Parce qu'elle est seule dans ce bureau, seule dans cette nuit qu'elle consacre à son travail, et que personne n'est là, Cuddy tremble pour la première fois… Ses mains lâchent le dossier et recouvrent son visage. Ses lèvres frémissent, mais il n'y a qu'un soupir qui en sort. Elle a ravalé son cri depuis l'enfance, depuis trop longtemps pour pouvoir le pousser maintenant.
Le fait est, et elle le sait, qu'elle s'est emmuré d'elle-même dans une cage d'élégance et de compétence. Qu'elle l'a fait par choix, par volonté et par orgueil. Ce qui lui arrive là n'est que la conséquence logique d'un déroulement qu'elle a elle-même planifié soigneusement à l'avance.
Elle a avancé dans sa vie comme une actrice, et elle a joué ce rôle à la perfection. Ca lui colle à la peau, ça paraît naturel, mais c'est faux.
Parce qu'elle n'est pas une actrice, en réalité.
Elle n'est qu'une femme qui vieillit.
Seule ici, seule ce soir, seule pour toujours, et c'est ridicule de se plaindre, car tout le monde souffre de la solitude… Cuddy est lucide malgré tout.
Elle rouvre les yeux, éloigne ses mains de son visage et les contemple comme si c'était la première fois. Ligne de vie, la chair tendre de ses paumes, ses doigts fins et ses ongles ovales…
De belles mains soignées.
Tellement parfaites… et si impersonnelles.
Mais à la vérité, n'est-elle pas à leur image ? Le sourire qui creuse son visage est las, amer, désabusé et fatigué. Bien sûr que si, songe t-elle, je suis mes mains et mes mains sont moi. La forme qui me forme, le miroir de mon corps est bel et bien le reflet de ce que je suis…
La satisfaction a un goût amer mais, force est de constater que ce sont de belles mains et qu'elle est une belle femme.
Alors, oui, elle est satisfaite.
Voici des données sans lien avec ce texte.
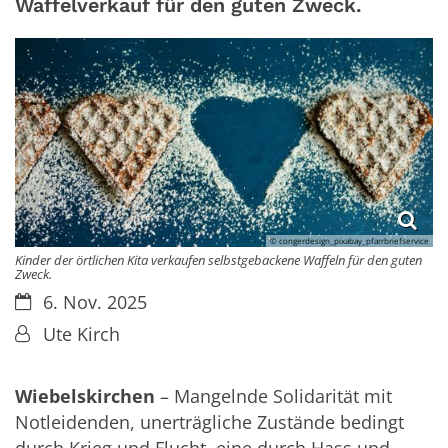
Waffelverkauf für den guten Zweck.
© congerdesign_pixabay_pfarrbriefservice
Kinder der örtlichen Kita verkaufen selbstgebackene Waffeln für den guten
Zweck.
Datum:
6. Nov. 2025
Von:
Ute Kirch
Wiebelskirchen
– Mangelnde Solidarität mit
Notleidenden, unerträgliche Zustände bedingt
Et reprend son travail, songeant qu'elle devra rattraper le temps perdu à ses états d'âme autre part, si elle ne veut pas prendre du retard…
Ce dont souffre Cuddy est, finalement, identique pour le commun des mortels : elle souffre de ses choix, de ce qu'elle a choisi d'être, et de cette solitude mortelle qui est née en même temps qu'elle. Elle souffre de ses excès, de ses mains trop parfaites et de ses tailleurs si conventionnels. Elle souffre de beaucoup de choses, et subit en plus un culte de l'image dont elle est la première ambassadrice. Elle a peu de repos et beaucoup d'insomnies mais, finalement, peu ou pas de regrets.
Parce que, ce qu'elle fait, elle le fait si bien que ça lui suffit à pardonner à sa vie tout ses travers qui lui donnent parfois envie de mourir.